5) Despite how the media has framed this issue, Texas is hardly breaking new ground by closing institutions and moving people with disabilities into the community. Far from it. Indeed, according to UCP 18 states currently house 80% or more of their residents with disabilities in home-like and community settings. Which brings me to my last point…
6) Texas consistently ranks at the very bottom in terms of disability inclusion statistics. According to current figures, we are ranked 50th, ahead of only Mississippi. Texas operates a whopping 13 state facilities housing 3,787. The average cost per person is just over $185,000.

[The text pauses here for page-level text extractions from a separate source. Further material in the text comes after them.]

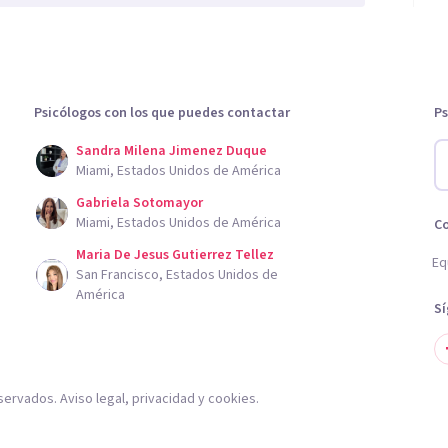
Psicólogos con los que puedes contactar
Ps
Sandra Milena Jimenez Duque
Miami, Estados Unidos de América
Gabriela Sotomayor
Miami, Estados Unidos de América
C
Maria De Jesus Gutierrez Tellez
Eq
San Francisco, Estados Unidos de
América
S
servados.
Aviso legal
,
privacidad
y
cookies
.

In reading the recent media coverage of the Austin SSLC’s closure, one would never know that these are not new debates or that the information on processes, practices, and expectations regarding community living in much of the country is widely available. The current media narrative is that the evil state of Texas is trying to abandon people with disabilities and we as good liberal citizens must fight to protect them. The simple truth, however, is that the state abandoned this population long ago. And, in their ignorance, the public is complicit.

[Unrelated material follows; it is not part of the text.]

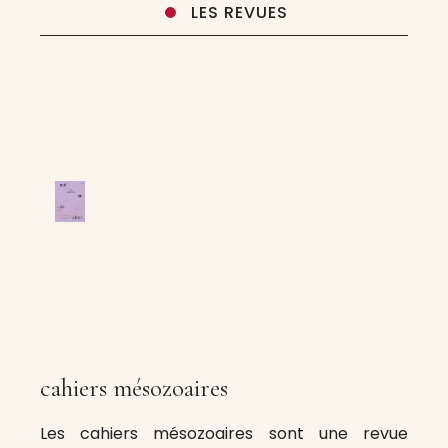
LES REVUES
cahiers mésozoaires
Les cahiers mésozoaires sont une revue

When it comes to disability services, Texas is a wasteland. There are a few exceptions (e.g., deafblind services), but the programs that are taken for granted in many places continue to be cast as fantasies here. Texas is notorious around disability circles in much of the country as a place where people with disabilities are cut off from fundamental services they would likely receive elsewhere – including community housing and inclusion. Remember: we are only better than Mississippi in regard to inclusion – even now, at a time of incredible prosperity. While I do not want to portray community inclusion efforts as utopian (and I have written on this here), I am stunned that the public is being misled to think that institutions are a pillar of disability services and must be maintained. Paternalism, ignorance, and ableism converge in these accounts, resulting in a surprisingly successful effort to erase decades of nationwide disability rights successes from the local framework.
The simple truth is that Texas does not provide community-based living services because it doesn’t want to and it hasn’t had to. The state and far too many its people (including journalists from liberal media outlets like The Austin Chronicle) vehemently defend an outdated, fundamentally discriminatory system of institutionalization, pretending that there is no alternative. This is, at its core, a lie. And the people have a right to know.